Vulnerability and risk: climate change and water supply from California’s Central Valley water system
Patrick Ray (),
Sungwook Wi,
Andrew Schwarz,
Matthew Correa,
Minxue He and
Casey Brown
Additional contact information
Patrick Ray: University of Cincinnati
Sungwook Wi: University of Massachusetts
Andrew Schwarz: Delta Stewardship Council
Matthew Correa: California Department of Water Resources
Minxue He: California Department of Water Resources
Casey Brown: University of Massachusetts
Climatic Change, 2020, vol. 161, issue 1, No 11, 177-199
Abstract:
Abstract Water allocation institutions globally must operate within legal and political contexts established by precedent and codified in operating rules, even as they flex and adjust to climate change. California’s Central Valley Water System (CVS) is a prime example.

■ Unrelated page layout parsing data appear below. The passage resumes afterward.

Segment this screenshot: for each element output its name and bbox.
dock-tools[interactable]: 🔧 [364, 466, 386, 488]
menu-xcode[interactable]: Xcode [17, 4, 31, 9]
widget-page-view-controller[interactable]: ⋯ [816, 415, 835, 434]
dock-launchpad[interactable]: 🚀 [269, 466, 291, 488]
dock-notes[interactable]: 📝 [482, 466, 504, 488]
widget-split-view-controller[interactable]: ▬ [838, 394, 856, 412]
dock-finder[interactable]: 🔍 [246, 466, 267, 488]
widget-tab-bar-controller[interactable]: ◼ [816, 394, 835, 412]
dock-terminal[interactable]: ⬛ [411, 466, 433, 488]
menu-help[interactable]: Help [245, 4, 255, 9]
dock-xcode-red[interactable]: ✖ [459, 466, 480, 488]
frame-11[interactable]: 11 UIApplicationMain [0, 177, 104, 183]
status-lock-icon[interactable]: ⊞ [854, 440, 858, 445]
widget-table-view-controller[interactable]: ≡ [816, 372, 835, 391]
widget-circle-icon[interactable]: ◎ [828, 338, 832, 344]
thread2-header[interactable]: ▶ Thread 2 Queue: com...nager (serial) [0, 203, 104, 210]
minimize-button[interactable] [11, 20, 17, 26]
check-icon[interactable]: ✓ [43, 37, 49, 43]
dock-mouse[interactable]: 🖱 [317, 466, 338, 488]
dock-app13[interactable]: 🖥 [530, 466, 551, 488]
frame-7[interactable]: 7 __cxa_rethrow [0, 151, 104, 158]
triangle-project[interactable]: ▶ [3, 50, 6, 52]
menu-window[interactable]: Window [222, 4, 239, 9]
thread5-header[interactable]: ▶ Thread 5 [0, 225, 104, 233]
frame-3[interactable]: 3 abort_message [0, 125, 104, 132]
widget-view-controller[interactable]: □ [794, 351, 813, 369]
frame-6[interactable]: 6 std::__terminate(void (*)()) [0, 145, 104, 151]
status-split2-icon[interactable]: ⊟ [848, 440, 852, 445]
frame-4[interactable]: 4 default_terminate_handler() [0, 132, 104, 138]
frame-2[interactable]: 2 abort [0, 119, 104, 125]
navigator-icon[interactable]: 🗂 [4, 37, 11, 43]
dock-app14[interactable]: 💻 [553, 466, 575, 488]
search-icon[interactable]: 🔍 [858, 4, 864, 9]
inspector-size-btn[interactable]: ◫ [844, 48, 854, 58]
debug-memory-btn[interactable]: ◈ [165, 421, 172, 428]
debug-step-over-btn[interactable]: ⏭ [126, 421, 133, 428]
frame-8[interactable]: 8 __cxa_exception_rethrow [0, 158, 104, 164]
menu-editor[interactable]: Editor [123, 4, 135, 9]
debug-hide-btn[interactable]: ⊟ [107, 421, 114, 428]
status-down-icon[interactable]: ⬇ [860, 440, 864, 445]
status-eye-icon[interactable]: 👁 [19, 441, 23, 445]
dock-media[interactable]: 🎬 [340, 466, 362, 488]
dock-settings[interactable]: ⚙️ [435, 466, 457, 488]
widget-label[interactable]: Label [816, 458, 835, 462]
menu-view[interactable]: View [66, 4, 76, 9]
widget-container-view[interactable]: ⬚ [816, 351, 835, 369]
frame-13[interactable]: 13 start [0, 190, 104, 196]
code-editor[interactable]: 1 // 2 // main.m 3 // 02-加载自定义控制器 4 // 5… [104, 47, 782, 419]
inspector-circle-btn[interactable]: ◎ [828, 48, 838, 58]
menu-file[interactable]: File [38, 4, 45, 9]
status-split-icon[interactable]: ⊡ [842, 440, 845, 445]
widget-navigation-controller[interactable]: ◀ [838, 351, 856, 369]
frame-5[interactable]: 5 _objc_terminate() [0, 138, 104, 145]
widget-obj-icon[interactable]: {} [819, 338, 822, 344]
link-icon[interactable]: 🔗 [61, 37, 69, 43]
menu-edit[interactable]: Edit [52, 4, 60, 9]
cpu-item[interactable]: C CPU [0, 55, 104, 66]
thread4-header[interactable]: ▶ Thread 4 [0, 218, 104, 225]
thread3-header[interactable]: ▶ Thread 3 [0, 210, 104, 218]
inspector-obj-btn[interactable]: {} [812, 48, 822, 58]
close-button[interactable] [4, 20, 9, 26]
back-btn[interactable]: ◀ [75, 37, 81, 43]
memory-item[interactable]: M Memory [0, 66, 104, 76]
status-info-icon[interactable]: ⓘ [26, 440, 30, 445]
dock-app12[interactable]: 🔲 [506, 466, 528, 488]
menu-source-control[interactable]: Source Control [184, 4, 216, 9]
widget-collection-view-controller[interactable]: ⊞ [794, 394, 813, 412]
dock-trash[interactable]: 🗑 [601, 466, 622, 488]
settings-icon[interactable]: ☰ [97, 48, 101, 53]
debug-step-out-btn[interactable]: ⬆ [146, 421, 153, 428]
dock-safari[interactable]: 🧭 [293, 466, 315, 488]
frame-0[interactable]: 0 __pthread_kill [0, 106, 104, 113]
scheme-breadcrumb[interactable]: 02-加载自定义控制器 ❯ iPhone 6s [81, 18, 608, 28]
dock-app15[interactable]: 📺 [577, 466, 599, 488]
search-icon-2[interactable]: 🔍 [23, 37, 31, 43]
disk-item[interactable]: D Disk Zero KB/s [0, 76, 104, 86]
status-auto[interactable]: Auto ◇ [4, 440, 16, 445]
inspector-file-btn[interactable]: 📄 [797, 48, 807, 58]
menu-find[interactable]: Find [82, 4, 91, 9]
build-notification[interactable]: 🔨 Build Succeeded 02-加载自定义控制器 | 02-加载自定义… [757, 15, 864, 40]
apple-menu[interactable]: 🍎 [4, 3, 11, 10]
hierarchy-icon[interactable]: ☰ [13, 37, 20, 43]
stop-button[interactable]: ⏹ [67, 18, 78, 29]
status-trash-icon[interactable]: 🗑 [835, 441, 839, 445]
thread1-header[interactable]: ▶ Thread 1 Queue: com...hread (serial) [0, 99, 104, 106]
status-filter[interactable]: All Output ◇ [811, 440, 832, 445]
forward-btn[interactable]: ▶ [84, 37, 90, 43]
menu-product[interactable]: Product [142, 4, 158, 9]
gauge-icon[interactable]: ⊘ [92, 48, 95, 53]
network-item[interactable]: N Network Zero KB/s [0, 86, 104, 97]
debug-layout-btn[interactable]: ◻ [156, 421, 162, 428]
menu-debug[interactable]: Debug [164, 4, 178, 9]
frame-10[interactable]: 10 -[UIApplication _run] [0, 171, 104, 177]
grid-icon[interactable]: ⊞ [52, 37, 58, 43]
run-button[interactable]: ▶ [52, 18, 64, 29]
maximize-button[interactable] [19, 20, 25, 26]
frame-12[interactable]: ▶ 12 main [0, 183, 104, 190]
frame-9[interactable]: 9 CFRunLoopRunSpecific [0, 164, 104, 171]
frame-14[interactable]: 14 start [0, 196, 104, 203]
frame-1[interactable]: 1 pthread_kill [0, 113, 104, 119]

Recent global, national, regional, and local climate change assessments have highlighted climate-change-driven impacts on the CVS; however, these previous studies have not discussed the relative likelihood of performance decline, making it difficult to use the information for planning. In response, this paper presents a systematic climate change stress test that utilizes a physically based hydrologic model linked with a water resources system model representing the infrastructure, operations, and policy constraints of the interconnected system of natural river channels and man-made facilities that comprise the CVS. The results provide a summary of the sensitivity of the system to climate change, indicating the specific climate changes that cause performance of the system to decline below historical norms, and an estimation of the General Circulation Model (GCM) informed probability of those changes by 2050. Degraded performance is especially likely for State Water Project (SWP) deliveries (> 85%), and September carryover/drought storage in the Oroville Reservoir (the SWP’s largest reservoir, ~ 95% likely to degrade). A decline in Net Delta Outflow is likely in all seasons except summer and early fall (when regulations require supplemental releases to combat salinity from sea level rise). For most of these metrics, the modeled performance drop is more severe in dry years than in wet years.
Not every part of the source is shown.